Yet the power of institutionalisation goes much further, absorbing the
radical project into the modern idea of the university. One of the
clearest signs of this process is the popularisation of the notion
that universities are centres of critical enquiry. I do not think I
have ever been to a university seminar in which the speaker did not
claim to be overturning current convention. The fact that critique is
now compulsory legitimises radical academic journals but it also
shapes their reception. If being critical is what scholars do, then
the fact that they are attacking the status quo becomes entirely
predictable and, hence, politically inconsequential.
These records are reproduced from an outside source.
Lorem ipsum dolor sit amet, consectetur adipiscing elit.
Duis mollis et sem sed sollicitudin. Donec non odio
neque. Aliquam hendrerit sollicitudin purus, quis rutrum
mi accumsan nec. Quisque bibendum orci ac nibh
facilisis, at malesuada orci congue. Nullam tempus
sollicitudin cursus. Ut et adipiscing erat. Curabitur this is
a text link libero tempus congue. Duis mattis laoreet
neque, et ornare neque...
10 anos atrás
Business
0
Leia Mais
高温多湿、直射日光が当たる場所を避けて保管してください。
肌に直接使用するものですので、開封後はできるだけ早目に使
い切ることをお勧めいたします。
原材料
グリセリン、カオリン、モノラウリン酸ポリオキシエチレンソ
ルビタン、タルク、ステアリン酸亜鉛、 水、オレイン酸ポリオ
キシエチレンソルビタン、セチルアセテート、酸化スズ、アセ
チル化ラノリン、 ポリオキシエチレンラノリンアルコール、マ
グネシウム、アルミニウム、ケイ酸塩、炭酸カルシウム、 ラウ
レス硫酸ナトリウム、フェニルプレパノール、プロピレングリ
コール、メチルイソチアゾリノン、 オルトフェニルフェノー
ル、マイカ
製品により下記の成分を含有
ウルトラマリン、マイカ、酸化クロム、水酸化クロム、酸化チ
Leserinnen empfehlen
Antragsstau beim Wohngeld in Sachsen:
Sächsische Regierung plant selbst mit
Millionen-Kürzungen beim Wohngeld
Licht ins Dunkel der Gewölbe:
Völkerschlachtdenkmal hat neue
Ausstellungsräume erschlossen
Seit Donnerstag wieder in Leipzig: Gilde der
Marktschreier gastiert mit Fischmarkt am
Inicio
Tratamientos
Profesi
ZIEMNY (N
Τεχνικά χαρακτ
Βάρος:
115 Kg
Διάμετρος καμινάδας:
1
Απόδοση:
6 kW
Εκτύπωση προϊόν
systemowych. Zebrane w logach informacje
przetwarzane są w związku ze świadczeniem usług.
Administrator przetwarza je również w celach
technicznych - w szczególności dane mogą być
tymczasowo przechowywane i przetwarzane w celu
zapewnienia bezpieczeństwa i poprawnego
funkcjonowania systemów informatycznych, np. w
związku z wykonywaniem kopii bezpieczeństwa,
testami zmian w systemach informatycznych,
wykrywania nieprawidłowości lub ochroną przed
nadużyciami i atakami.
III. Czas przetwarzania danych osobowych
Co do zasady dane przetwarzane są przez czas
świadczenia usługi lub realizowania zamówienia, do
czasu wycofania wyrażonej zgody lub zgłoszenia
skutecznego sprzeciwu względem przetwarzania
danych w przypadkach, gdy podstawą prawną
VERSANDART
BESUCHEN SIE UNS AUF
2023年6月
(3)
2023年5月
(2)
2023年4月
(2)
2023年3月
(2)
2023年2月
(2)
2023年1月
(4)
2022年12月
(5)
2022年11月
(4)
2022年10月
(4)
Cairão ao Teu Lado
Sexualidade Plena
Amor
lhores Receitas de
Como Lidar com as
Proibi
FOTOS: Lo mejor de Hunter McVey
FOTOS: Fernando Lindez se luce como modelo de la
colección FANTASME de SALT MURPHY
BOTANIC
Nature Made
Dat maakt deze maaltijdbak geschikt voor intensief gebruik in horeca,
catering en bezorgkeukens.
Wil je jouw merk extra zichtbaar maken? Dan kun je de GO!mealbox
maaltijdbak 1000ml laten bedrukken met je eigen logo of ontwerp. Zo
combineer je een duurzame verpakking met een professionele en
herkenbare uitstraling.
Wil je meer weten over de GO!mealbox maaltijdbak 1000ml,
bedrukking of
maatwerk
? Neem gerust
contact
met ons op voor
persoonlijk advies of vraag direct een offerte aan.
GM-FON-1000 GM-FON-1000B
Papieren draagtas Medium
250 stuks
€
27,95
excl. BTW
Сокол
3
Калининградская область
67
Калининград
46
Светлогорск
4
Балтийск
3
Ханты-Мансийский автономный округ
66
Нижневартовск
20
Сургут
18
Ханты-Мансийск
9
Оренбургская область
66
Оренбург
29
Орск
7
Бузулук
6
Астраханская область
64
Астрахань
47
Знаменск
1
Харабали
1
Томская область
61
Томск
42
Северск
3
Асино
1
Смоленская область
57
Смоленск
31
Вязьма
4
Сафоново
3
In their book on the commercialisation of dissent, The Rebel Sell: How
the Counterculture Became Consumer Culture (2005), Joseph Heath and
Andrew Potter argue that "it is rebellion, not conformity, that has
for decades been the driving force of the marketplace". Seen from this
perspective, far from being endangered, the market for radical
journals is probably under-exploited. In commercial terms the
transgressive is sexy, the mainstream dull, and rebellion a hot
property.

This process creates a crisis of authenticity. The drift toward
dystopianism seen over recent years may be symptomatic of this
existential predicament. Radical academics, especially those who have
come to understand themselves as at odds with their entire age, are
facing a peculiar fate. Their deepening alienation receives ritual
nods of approval from audiences for whom the self-lacerations of the
West are a very familiar pleasure.

It seems that radical journals can survive and thrive in a
conservative era. It is good news. Many of them have intrinsic
academic merit. Without them higher education would be impoverished.
But it is time to return to some fundamental questions. Are journals
the right institutions to pour so much radical time and effort into?
What are they trying to achieve? Are they capable of offering
alternatives that people can believe in? Today it is harder than ever
to bat these questions away with talk of revolutionary negation or the
necessity of analysis. People are desperate for solutions, for
pathways out of the dilemmas of a failing system.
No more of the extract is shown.